2) Backup the entire tool chain which was used to build. This includes every tool. Each tool is installed into the same directory on each developers computer, so this makes it simple to setup a developers machine remotely.
3) This is the most hardcore, but prepare 1 perfect developer IDE setup which is clean, then make a VMWare / VirtualPC image out of it. This will be useful when you cant seem to get the installers to work in future.
I learned this lesson the painful way because I often have to wade through visual studio 6 code which don't build properly.
I think that a better solution is to make sure that the build is self-contained and downloads all necessary software for itself unless you tell it otherwise. This is the way maven works, and it is really handy. The downside is that it sometimes needs to download a application server or similar, which is highly unpractical, but at least the build succeeds and it becomes the new developers responsibility to improve the build if needed.
This does of course not work great if your software needs attended installs, but I would try to avoid any such dependencies in any case. You can add alternative routes (e.g the ant script compiles the code if eclipse hasn't done it yet). If this is not feasible, an alternative option is to fail with a clear indication of what went wrong (e.g 'CORBA_COMPILER_HOME' not set, please set and try again').
All that said, the most complete solution is of course to ship everything with your app (i.e OS, IDE, the works), but I doubt that that is applicable in the general case, how would you feel about that type of requirements to build a software product? It also limits people who want to adapt your software to new platforms.
What about adding 1 step.
A nant script which is started with a bat file. The developer would only have to execute one .bat file, the bat file could start nant, and the Nant script could be made to do anything you need.
This is actually a pretty subtle question. You're talking about how to manage features of the environment which are necessary in order to allow your build to proceed. In this case it's the top level of your code toolchain, but the problem can be generalised to include the entire toolchain, and even key aspects of the operating system.
In my place of work, we have various requirements of the underlying operating system before our code will successfully run. This includes machine-specific configurations as well as ensuring correct versions of system libraries and language runtimes are present. We've dealt with this by maintaining a standard generic build machine image which contains the toolchain requirements we need. We can push this out to a virgin machine and get a basic environment that contains the complete toolchain and any auxiliary programs.
We then use fsvs to version control any additional configuration, which can be layered on to specific groups of machines as needed.
Finally, we use custom scripts hooked in to our CI server (we use Hudson) to perform any pre-processing steps required for specific projects.
The main advantages for us of this approach is:
We can build and deploy developer and production machines very easily (and have IT handle this side of the problem).
We can easily replace failed machines.
We have a known environment for testing (we install everything to a simulated 'production server' before going live).
We (the software team) version control critical configuration details and any explicit pre-processing steps.
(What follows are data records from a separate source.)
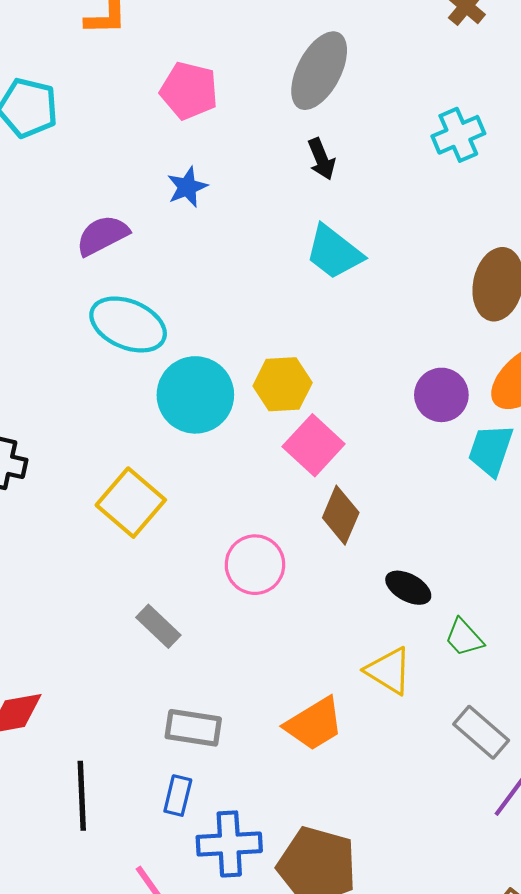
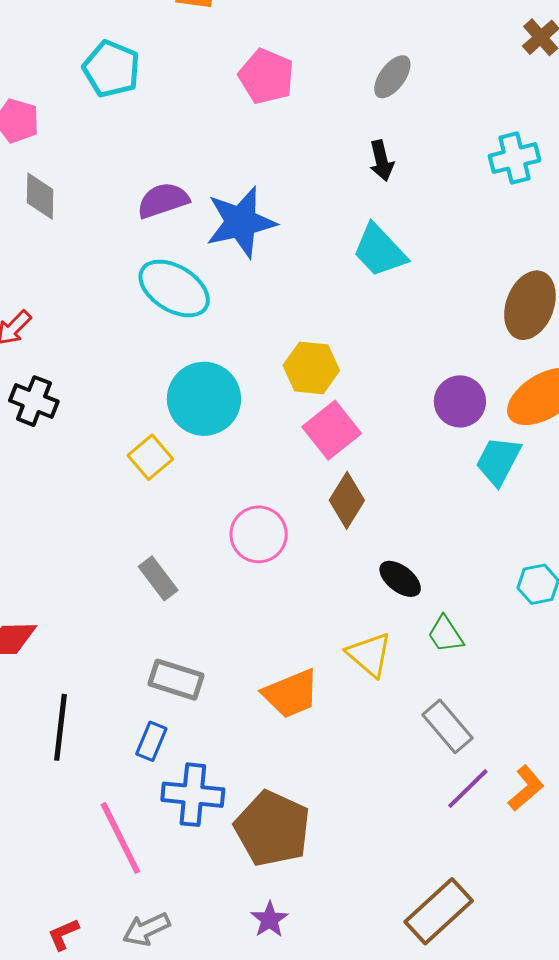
gray ellipse: (319, 71) -> (392, 77), size x0.6
blue star: (187, 187) -> (241, 222), moved, size x1.8
cyan circle: (195, 395) -> (204, 399), moved
yellow square: (131, 503) -> (150, 457), size x0.7

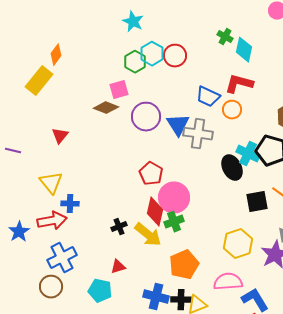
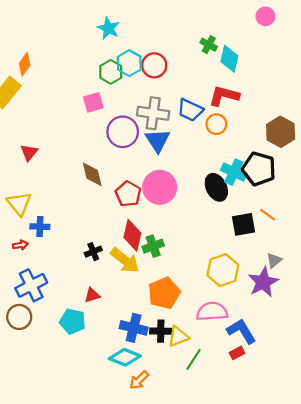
brown diamond: (106, 108) -> (92, 174), moved, turned 55
gray cross: (198, 134) -> (153, 113), moved
pink circle: (174, 198) -> (160, 187), moved
red arrow: (52, 221) -> (20, 245), size x0.5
I would outsource the task of building the midleware to a specialized build server and only include the binary output as regular 3rd party dependencies under source control.
If this strategy can be successfully applied depends on whether all developers need to be able to change midleware code and recompile it frequently. But this issue could also be solved via a Continous Integration Server like Teamcity that allows to create private builds.
Your build process would look like the following:
Middleware repo containing middleware code
Build server, building middleware
Push middleware build output to project repository as 3rd party references
Update: This doesn't really answer how to modify the IDE. It's just a sort-of Maven replacement thingy for C++/Python/Java. You shouldn't need to modify the IDE to build stuff, if so, you need a different IDE or a system that generates/modifies IDE files for you. (See CMake for a cross-platform c/c++ project file generator.)
I've written a system (first in Ant/Beanshell at two different places, then rewrote it in Python at my current job) where third-partys are compiled separately (by someone), stored and shared via HTTP.
Somewhat hurried description follows:
Upon start, the build system looks through all modules in repo, executes each module's setup target, which downloads the specific version of a third-party lib or app that the current code revision uses. These are then unzipped, PATH/INCLUDE etc are added to (or, for small libs, copy them to a single directory for the current repo) and then launches Visual Studio with /useenv.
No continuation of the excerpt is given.